Before we begin, let’s understand the basic concept of Gilt (or Government bond funds) and Dynamic Bond Funds.
Gilt Fund – A Gilt fund invests at least 80% of its portfolio in Government bonds. Government issues Securities for medium to long-term maturity periods. These funds typically have an average maturity of 3-5 years and thus are very prone to interest rate risk– the risk that arises due to changes in market interest rates. Funds maintaining a higher duration are more volatile due to high sensitivity to changes in interest rates over a short period. However, you may expect decent returns from a Gilt Fund over a longer investment horizon (6-8 years).
Gilt funds do very well in a falling interest rate regime, but these funds suffer most and yield negative returns during a rising interest regime. The best time to invest in Gilt funds is when inflation is under control and RBI is not likely to increase interest rates in the near future. It is imperative to time the entry and exit from Gilt Funds. The Gilt Fund carries zero default risk due to its nature of investment in Government Securities.

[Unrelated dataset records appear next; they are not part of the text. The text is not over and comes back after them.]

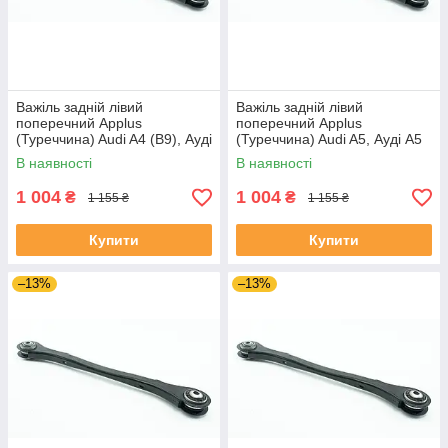
Важіль задній лівий
Важіль задній лівий
поперечний Applus
поперечний Applus
(Туреччина) Audi A4 (B9), Ауді
(Туреччина) Audi A5, Ауді А5
А4 (Б9) 15- #28179AP
16- #28179AP UAAANUR4
В наявності
В наявності
UAWXKFP4
1 004
1 004
₴
₴
1 155 ₴
1 155 ₴
Купити
Купити
–13%
–13%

Dynamic Bond Funds – These funds invest in debt and money market instruments like Government Securities and Corporate Bonds of different durations without any restrictions on the duration or maturity of the securities. The duration of a Dynamic Bond Fund will depend on the Fund Manager’s interest rate outlook. If the Fund Manager expects interest rates to go down in the coming days, she will go for long-term bonds, and if she expects interest rates to go up, she will go for short-term bonds to reduce interest rate risk and also to re-invest maturity proceeds of the bonds at higher interest rates in the future. Dynamic Bond Funds seek to generate income through active management of the portfolio.  
The Fund Manager dynamically alters the allocation between long-term and short-term bonds based on their view of the future interest rates. The most crucial strategy of the Fund Managers is to understand and rightly anticipate the interest rate movements in the market and reposition the portfolios to derive the benefit from the interest rate movements. The Fund Managers should actively trade holdings to book the profit that may be available in a very short window of time. The Fund managers’ role is critical to generating returns in the Dynamic Bond Funds.
At the same time, the nature of the Dynamic Bond Fund is similar to Flexi Cap funds in the Equity category. Switching and investing in different debt instruments across the yield curve can be difficult. Lack of liquidity in the Corporate Bond market can limit the flexibility of these funds and may impact the fund and its NAV. 
Experts recommend Dynamic Bond Funds during periods of uncertainty regarding future interest rates, similar to what we are passing through now. The RBI is concerned about the broad-based nature of the increase in inflation and has raised the inflation expectation to 6.7% for the current financial year from its previous estimate of 5.7%. In the process, we have already seen the upward movement of Repo Rate and CRR.
The impact of interest rate fluctuation will fade out over time. Meanwhile, investors should stay away from such funds where there is significant allocation to moderate to low-quality papers by Private issuers. 
It is advisable to go for liquid or ultra short funds if your investment tenure is between 1 day and 365 days and have a Gilt fund in your portfolio if your investment horizon is between 1 year to 5 years. Still, if you want to have some thrill in your investment, you may take an exposure of a maximum of 5% of your total corpus in Dynamic Bond Funds.